Sconfiggere il virus del patriarcato e del neoliberismo

8 Marzo 2020
[Roberto Loddo]

Il significato dello sciopero internazionale transfemminista non ha nulla a che vedere con le narrazioni retoriche e insopportabili dei donatori di mimose. Il femminismo oggi è diventato un grande spazio politico globale che cresce ogni giorno di più e combatte tutte le forme di sfruttamento di essere umani su altri esseri umani, a partire dal patriarcato e dal neoliberismo.

L’emergenza sanitaria legata al Coronavirus e il decreto legge che impedisce lo svolgersi di manifestazioni affollate ha portato le reti italiane e sarde di Non Una Di Meno a rinviare le iniziative che non garantiscono il rispetto delle norme previste per la salute, compreso il corteo che era previsto domani, lunedì 9 marzo, per lo sciopero transfemminista globale.

La marea femminista in Sardegna non si arrende alla paura e cerca di connettere la lotta contro la violenza patriarcale in altre forme. «In questo momento storico delicato e di emergenza sanitaria, in cui ci viene richiesto di limitare i contatti interpersonali, di stare a casa e di non dedicarci alle attività che amiamo fare, pensiamo che le nostre relazioni siano la nostra risorsa più importante e che vadano preservate. Non vogliamo permettere alla paura di sfilacciare il tessuto sociale e comunitario. Vogliamo ascoltarci, stare in contatto, creare legami, supportarci e stare in relazione.» si legge nel comunicato della rete cagliaritana di Non Una Di Meno.

Non sarà certo il COVID-19 a neutralizzare la straordinaria marea di conflitto sociale e di genere che viene quotidianamente praticata dalle attiviste di Non Una Di Meno. E anche in Sardegna il movimento femminista non si ferma, la lotta contro il patriarcato è legata alla lotta dei territori contro il mantenimento dell’industria inquinante petrolchimica, l’occupazione militare e la fabbrica di bombe Rwm.

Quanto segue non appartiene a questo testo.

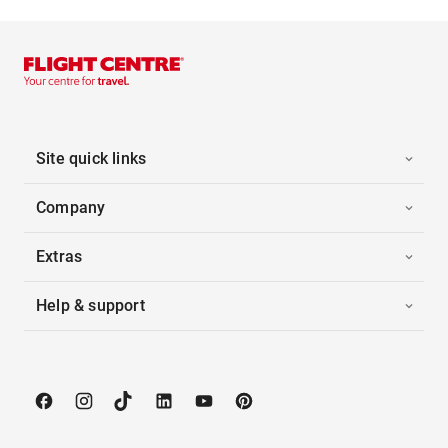
Site quick links
Company
Extras
Help & support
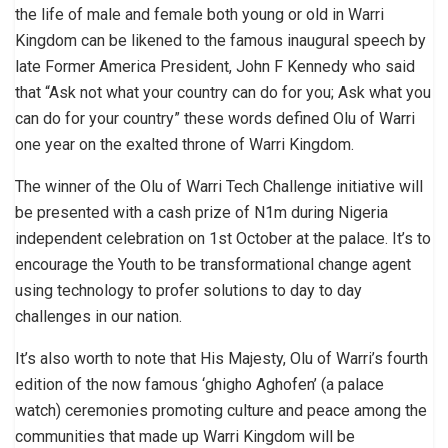
the life of male and female both young or old in Warri
Kingdom can be likened to the famous inaugural speech by
late Former America President, John F Kennedy who said
that “Ask not what your country can do for you; Ask what you
can do for your country” these words defined Olu of Warri
one year on the exalted throne of Warri Kingdom.
The winner of the Olu of Warri Tech Challenge initiative will
be presented with a cash prize of N1m during Nigeria
independent celebration on 1st October at the palace. It’s to
encourage the Youth to be transformational change agent
using technology to profer solutions to day to day
challenges in our nation.
It’s also worth to note that His Majesty, Olu of Warri’s fourth
edition of the now famous ‘ghigho Aghofen’ (a palace
watch) ceremonies promoting culture and peace among the
communities that made up Warri Kingdom will be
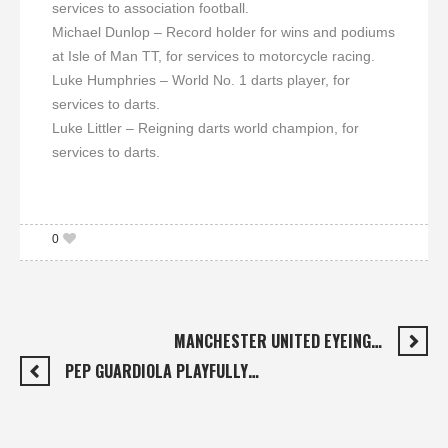
services to association football.
Michael Dunlop – Record holder for wins and podiums
at Isle of Man TT, for services to motorcycle racing.
Luke Humphries – World No. 1 darts player, for
services to darts.
Luke Littler – Reigning darts world champion, for
services to darts.
0
MANCHESTER UNITED EYEING…
PEP GUARDIOLA PLAYFULLY…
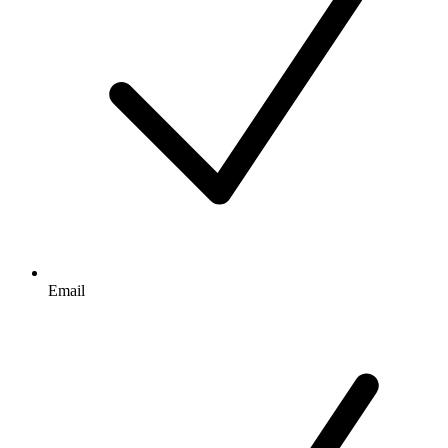
Email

Perché esiste un legame tra lotte così (apparentemente) differenti? Perché le forme di discriminazione differenti tra loro a volte si intrecciano. E il femminismo è una buona lente per comprendere l’intreccio di discriminazioni. La separazione delle discriminazioni in compartimenti stagni è stato il più grande errore della sinistra del ‘900. Non possiamo ripetere gli stessi errori, perché non ci può essere nessuna liberazione dell’umanità senza una connessione dei diritti civili e sociali. Ogni discriminazione non è mai solo di classe, razziale o di genere. Perché le differenti discriminazioni possono comunicare tra loro e talvolta possono avere lo stesso volto e lo stesso nome.

La giornata dell’8 marzo quindi non è riservata e dedicata alle sole donne. Ogni persona di sinistra, ogni persona impegnata in organizzazioni sociali e sindacali dovrebbe trarre insegnamento dalle parole che vengono urlate oggi in tutto il mondo.

La stessa sinistra, oggi si trova di fronte a due strade: La strada della contaminazione con il femminismo, un percorso che passa attraverso la costruzione dell’alternativa di società insieme a una nuova soggettività politica, la soggettività politica delle donne. Una medicina difficile, probabilmente imprevedibile, ma necessaria. Perché mette in discussione noi stessi e tutta la nostra storia per dare risposte a chi ci domanda di trasformare l’ordine delle cose esistenti. Oppure la sinistra può continuare a percorrere un percorso già conosciuto, il percorso di chi non vuole mettersi in discussione e volare basso senza riconoscere il conflitto di genere. E una sinistra che rimane incollata alle istituzioni del patriarcato è una sinistra di uomini sempre più piccoli destinata ad estinguersi.